A model + task specification to obtain molecules that we can synthesize in real life.

Why?

Generating a molecule with a model tells us what to synthesize. Knowing how to do that would be very useful. Moreover, the model might generate a molecule that is not possible to get in the lab. How can avoid that?

How?

source: original paper

The authors consider two problems:

G1: generating molecules for further screening and scoring;
G2: finding molecules satisfying some requirements.

The main idea is to build a synthesis task in a way that gives us an idea of how to synthesize a molecule in the real-life as well as reduce the probability of getting molecules impossible in the real life.
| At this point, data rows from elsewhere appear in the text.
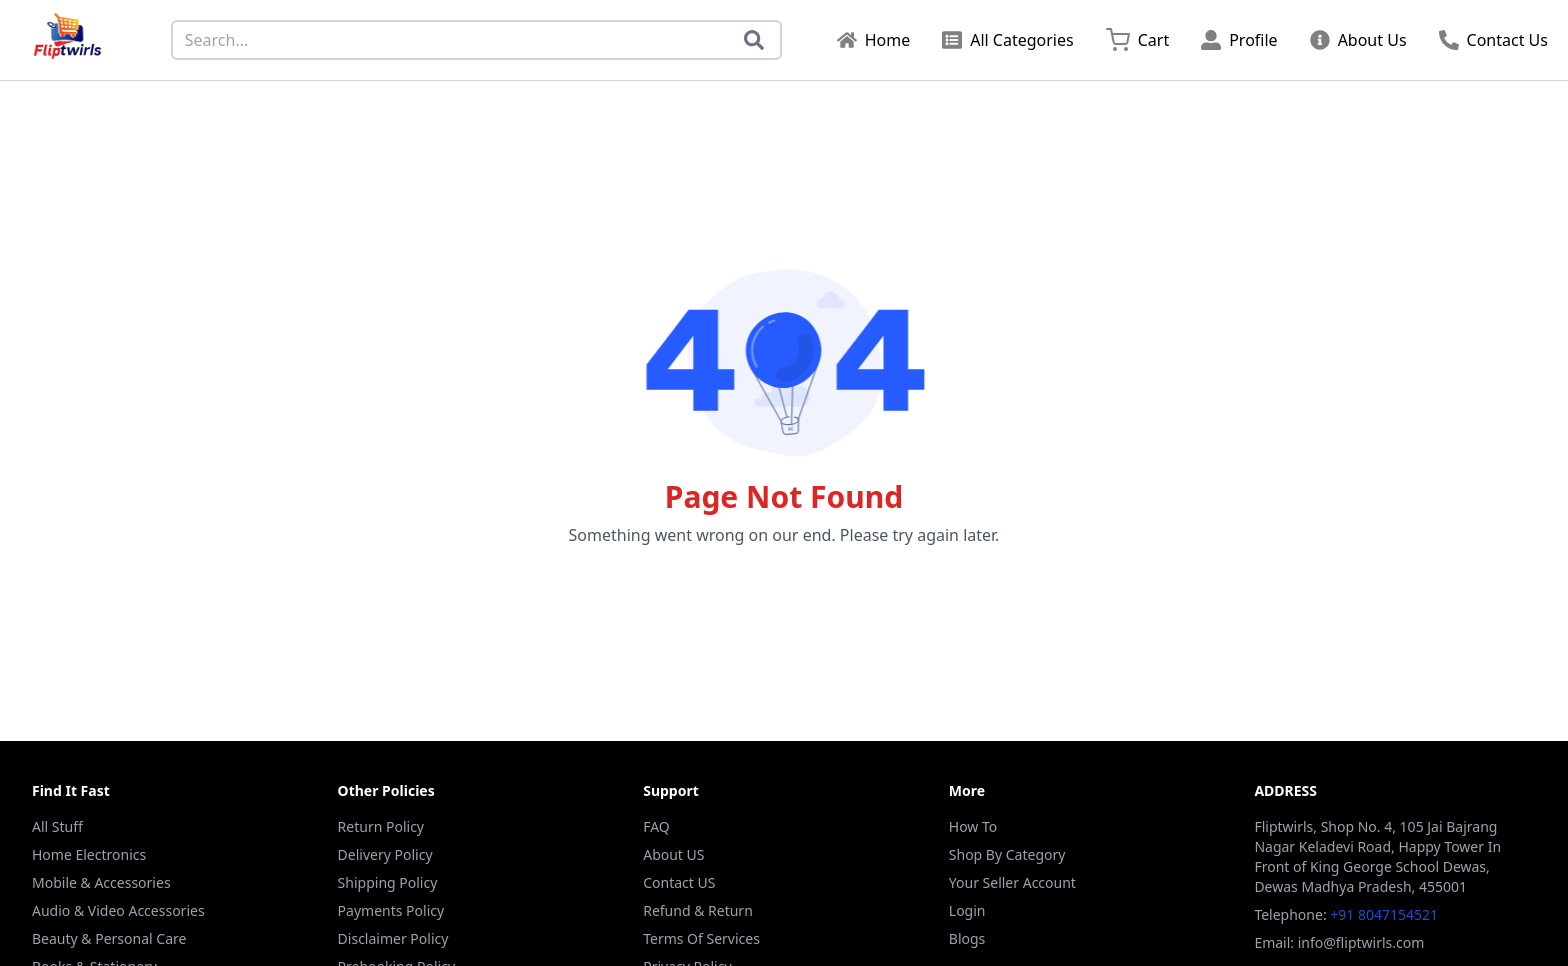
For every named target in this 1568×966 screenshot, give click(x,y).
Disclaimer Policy (393, 938)
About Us (1358, 40)
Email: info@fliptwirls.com (1339, 942)
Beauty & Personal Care (109, 938)
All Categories (1007, 40)
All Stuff (57, 826)
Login (967, 910)
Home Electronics (89, 854)
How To (973, 826)
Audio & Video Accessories (118, 910)
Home (874, 40)
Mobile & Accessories (101, 882)
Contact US (679, 882)
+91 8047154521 (1384, 914)
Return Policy (381, 826)
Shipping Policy (388, 882)
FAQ (656, 826)
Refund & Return (698, 910)
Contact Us (1493, 40)
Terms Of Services (701, 938)
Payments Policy (391, 910)
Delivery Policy (385, 854)
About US (673, 854)
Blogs (967, 938)
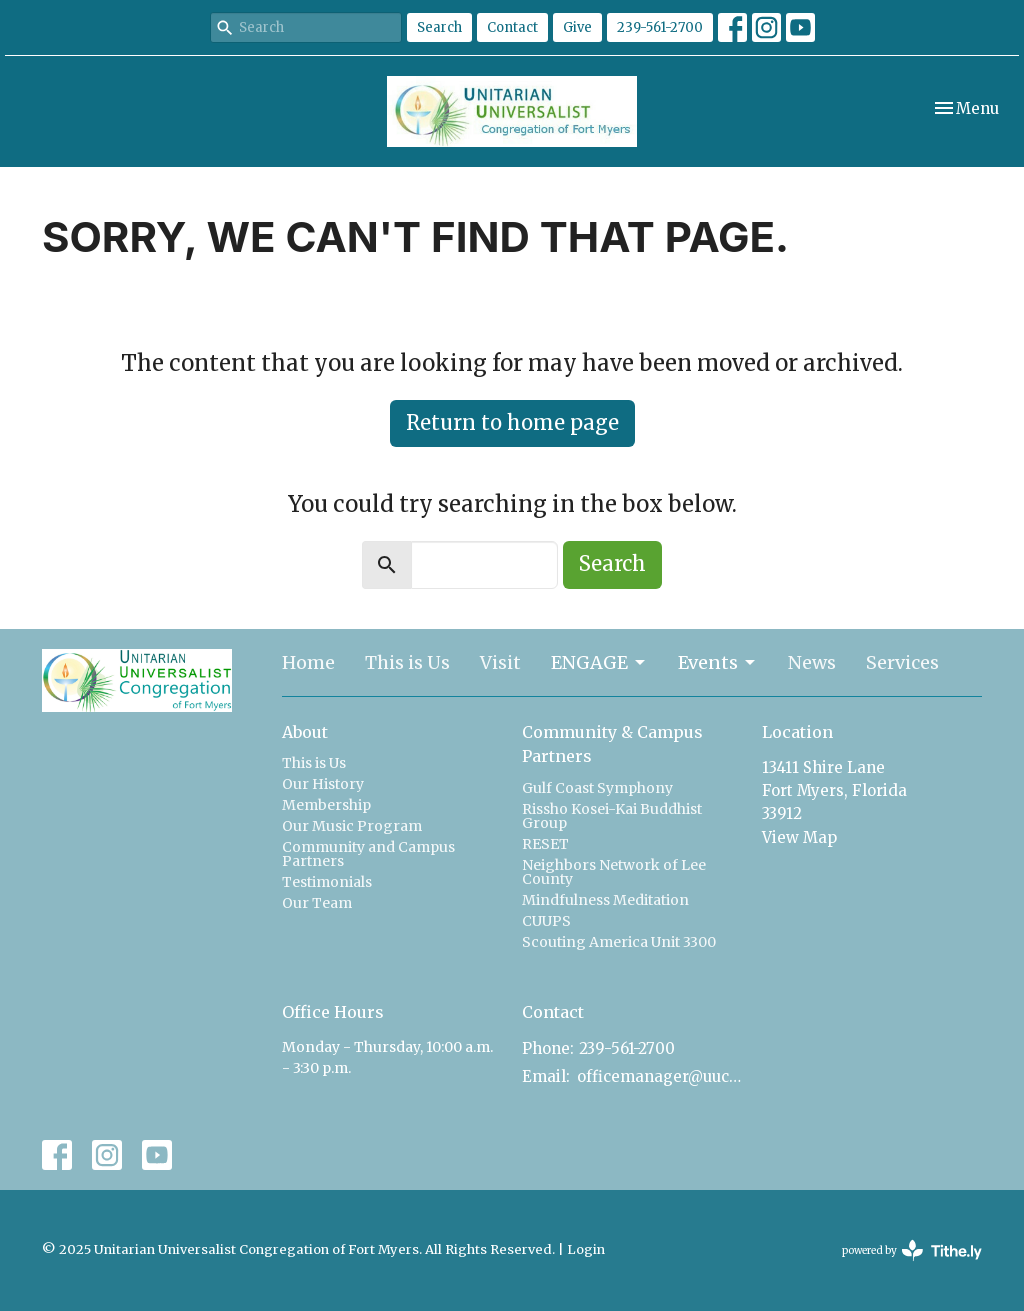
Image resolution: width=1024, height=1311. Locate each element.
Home (308, 662)
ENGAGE (599, 662)
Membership (326, 805)
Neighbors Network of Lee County (614, 872)
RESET (545, 844)
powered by (912, 1250)
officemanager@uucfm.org (659, 1076)
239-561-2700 (660, 27)
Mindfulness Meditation (605, 900)
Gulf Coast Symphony (597, 788)
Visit (500, 662)
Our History (323, 784)
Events (718, 662)
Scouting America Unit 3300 (619, 942)
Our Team (317, 903)
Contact (512, 27)
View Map (799, 837)
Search (439, 27)
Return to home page (512, 422)
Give (577, 27)
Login (586, 1249)
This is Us (407, 662)
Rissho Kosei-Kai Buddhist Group (612, 816)
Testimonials (327, 882)
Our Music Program (352, 826)
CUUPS (546, 921)
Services (902, 662)
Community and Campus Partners (368, 854)
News (812, 662)
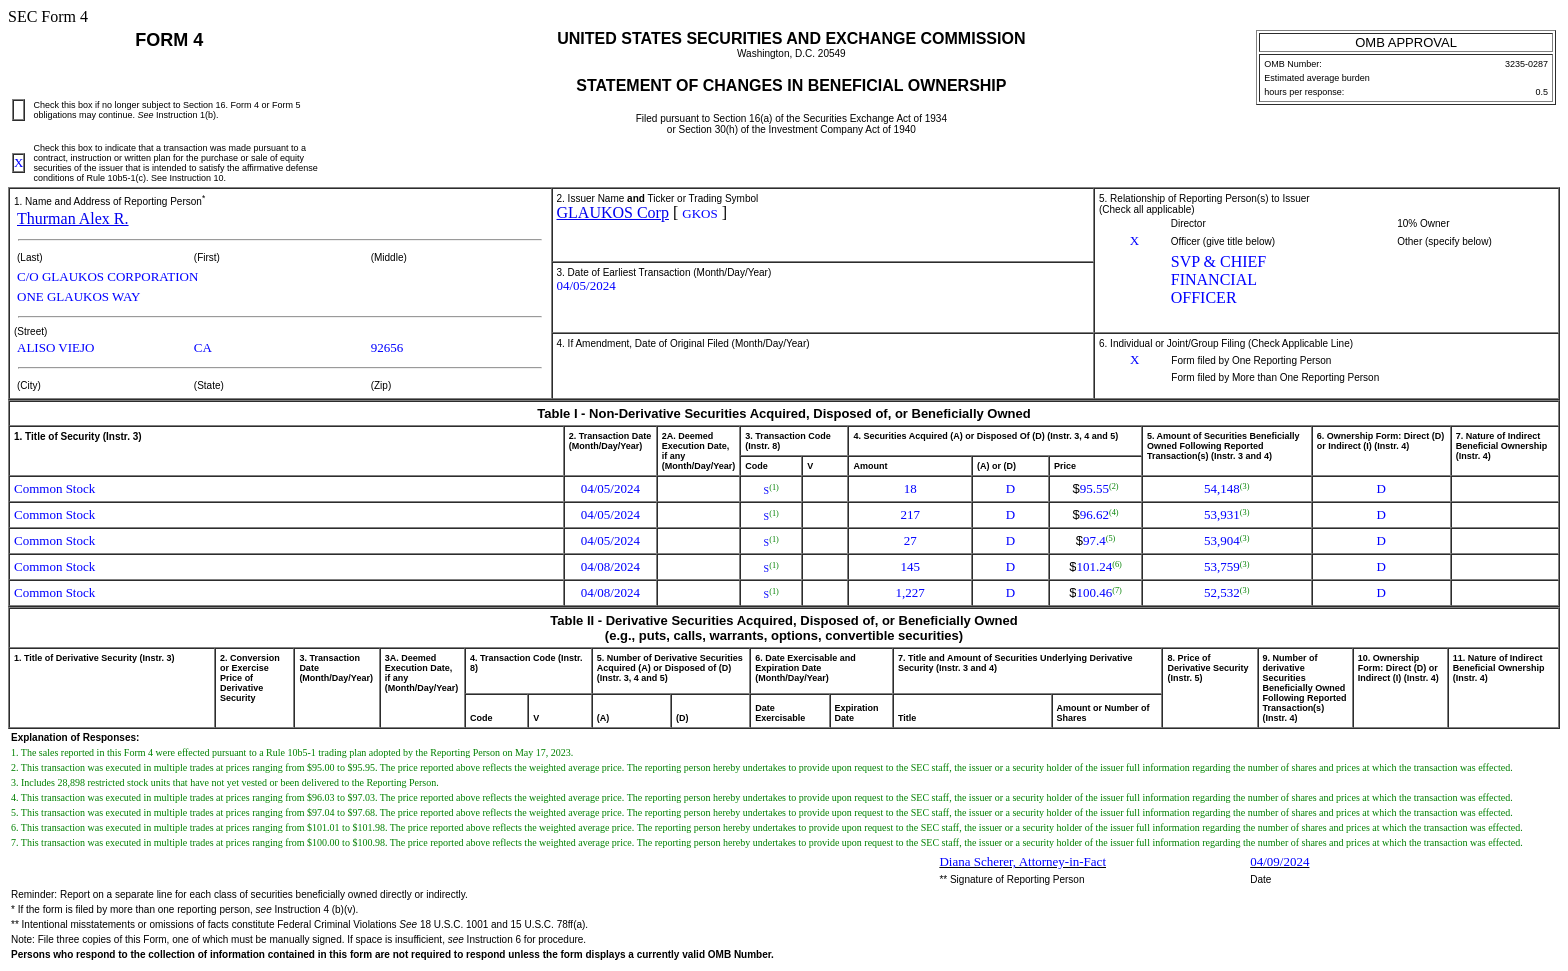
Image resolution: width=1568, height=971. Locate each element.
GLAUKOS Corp (613, 212)
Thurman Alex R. (73, 218)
They turn it into a sequential decision making problem:

A model can do three types of actions:
- add a node
  - a building block
  - a product node
- choose a building block (if a previous action was added, we need to select a molecule to add)
- connect nodes
  - After a product node was selected, we need to choose which nodes participate in making the product.
  - Stop making a product and stop synthesis actions are also available.
- masking is applied to avoid choosing the same molecule block again.

The process above can be represented as a DAG, and, gives us an idea of how to synthesize the molecule in the lab.

How do the authors solve the problem:

General model:

source: original paper
- RNN to get a latent $z$
- An RNN takes previous action embedding as an input.
- Action means to pick a molecule (which is a graph), GGNN is used to get an embedding.
- Output of a RNN goes into different heads (one head per action type)
- When building a product, we need to know the result of it. The authors assume access to an oracle for that.
G1 (generate a ton of molecules)
- Using VAE here (DAG of molecular graphs (DOG-AE))
- Wasserstein AEs are used here: $\min_{\phi, \theta}\mathbb{E}{\mathcal{M}\sim p(\mathcal{M})}\mathbb{q\phi(z\mid \mathcal{M})}[-\log{p}\theta(\mathcal{M}\mid z)]+\lambda \mathcal{D}(q\phi(z), p(z))$, where $\mathcal{D}$ is MMD.
- Encoder is interesting here. The authors to hierarchical message passing:
  - first level is molecular level to get an embedding of the blocks
  - second level is message passing on the synthesis DAG
G2 (generate a molecule with given properties)
- Hill climbing from GuacaMol (a cross-entropy method that can be view as REINFORCE with some reward shaping).
- Train a generative model.
- Fine-tune the decoder (sample a lot of candidates and fine-tune on top-K).

And?

It's folklore already, but SMILES is such a strong baseline!
While SMILES shows good performance, it gives molecules which we cannot synthesize. And the proposed approach >> SMILES judging by this metric.